Star Trek: The Next Generation September 1, 1998
The mischievous creature who calls himself Q has subjected Captain Jean-Luc Picard and the crew of the Starship Enterprise to many of their strangest experiences. But little had been known of Q's curious existence or that of the advanced dimension from which he comes. But now Picard knows more than he ever dreamed about an ancient conflict whose consequences might spell the doom of the entire galaxy.

The galactic barrier has fallen and Q's oldest enemy is free once more. Captain Picard and his crew find themselves in the middle of a cosmic war between vastly powerful entities. The future of the Federation may be at stake, but how can mere mortals turn the tide in such a superhuman battle? Picard has to find a way, or neither the Q Continuum nor the galaxy will survive.



Editorial Reviews

About the Author

GREG COX is the New York Times bestselling author of numerous Star Trek novels, including The Eugenics Wars (Volumes One and Two), The Q Continuum, Assignment: Eternity, and The Black Shore. His short fiction can be found in such anthologies as Star Trek: Tales of the Dominion War, Star Trek: The Amazing Stories, and Star Trek: Enterprise Logs. His first Khan novel, The Eugenics Wars, Volume One, was voted Best SF Book of the Year by the readers of Dreamwatch magazine. Cox can also be found as a bonus feature on the Director's Edition DVD of Star Trek II: The Wrath of Khan. He lives in Oxford, Pennsylvania. --This text refers to the Unbound edition.

Excerpt. © Reprinted by permission. All rights reserved.

Chapter 1

Ship's log, stardate 500146.3, First Officer William T. Riker reporting.

Captain Picard is missing, abducted by the capricious entity known as Q. We can only pray that Q will return the captain unharmed, although time has taught us that Q is nothing if not unpredictable.

The captain's disappearance cannot have come at a worse time, as the Enterprise is under attack by the gaseous life-forms whom Q calls the Calamarain. Although Lieutenant Commander Data has succeeded in adapting our Universal Translator to the Calamarain's inhuman language, allowing us a degree of communication with them, we have thus far failed to win their trust. They have rendered our warp engines inactive and will not permit us to retreat, so we must persuade them otherwise. Speed is imperative, as our time is running out.

To complicate matters, we have a number of potentially disruptive guests aboard the ship. Chief among them are a mysterious woman and boy who claim to be Q's mate and child. Like Q himself, these individuals treat the ship and its crew as mere toys for their amusement. Furthermore, they appear unwilling or unable to inform us where Q has taken Captain Picard.

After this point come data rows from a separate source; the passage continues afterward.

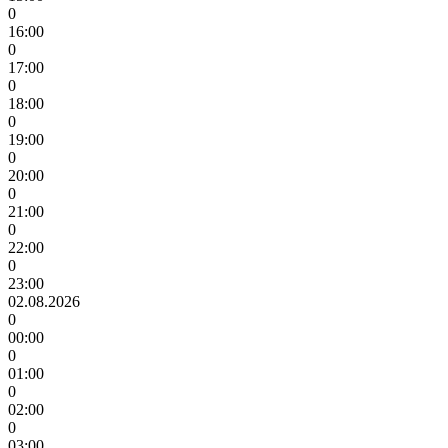
0
16:00
0
17:00
0
18:00
0
19:00
0
20:00
0
21:00
0
22:00
0
23:00
02.08.2026
0
00:00
0
01:00
0
02:00
0
03:00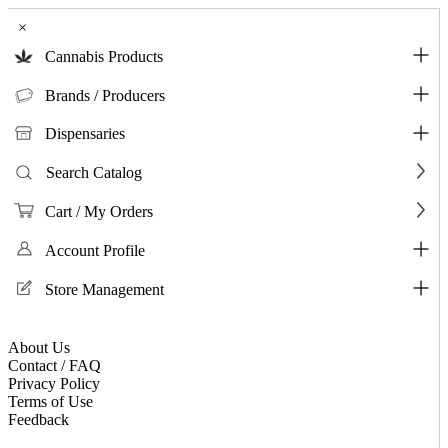
×
Cannabis Products
Brands / Producers
Dispensaries
Search Catalog
Cart / My Orders
Account Profile
Store Management
About Us
Contact / FAQ
Privacy Policy
Terms of Use
Feedback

Equally uncooperative is Professor Lem Faal, a distinguished Betazoid physicist, whose ambitious attempt to breach the immense energy barrier surrounding our galaxy has been interrupted by the unexpected arrivals of both the Q family and the Calamarain. Dying of an incurable disease, and obsessed with completing his work in the time remaining to him, Faal has vigorously challenged my decision to abort the experiment in light of the unanticipated dangers we now face. While I sympathize with the man's plight, I cannot allow his single-minded determination to endanger the ship further.

Indeed, according to what we have gathered from the Calamarain, our first effort to dare the barrier was the very event that provoked the Calamarain's wrath, thus threatening us all with destruction....

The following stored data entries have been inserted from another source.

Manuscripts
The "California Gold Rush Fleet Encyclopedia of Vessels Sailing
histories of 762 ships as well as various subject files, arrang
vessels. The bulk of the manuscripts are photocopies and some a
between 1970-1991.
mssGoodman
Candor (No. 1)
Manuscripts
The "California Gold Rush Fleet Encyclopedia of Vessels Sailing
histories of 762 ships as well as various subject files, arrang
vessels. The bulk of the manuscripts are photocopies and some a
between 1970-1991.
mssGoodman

The storm raged around them. From the bridge of the Enterprise-E, Commander William Riker could see the fury of the Calamarain on the forward viewscreen. The massive plasma cloud that comprised the foe, and that now enclosed the entire Sovereign-class starship, had grown increasingly turbulent over the last few hours. The sentient, ionized gases outside the ship churned and billowed upon the screen; it was like being trapped in the center of the galaxy's biggest thunderhead. Huge sonic explosions literally shook the floor beneath his feet, while brilliant arcs of electrical energy flashed throughout the roiling cloud, intersecting violently with their own diminished shields. The distinctive blue flare of Cerenkov radiation discharged whenever the shield repelled another bolt of lightning from the Calamarain, which was happening far too often for Riker's peace of mind.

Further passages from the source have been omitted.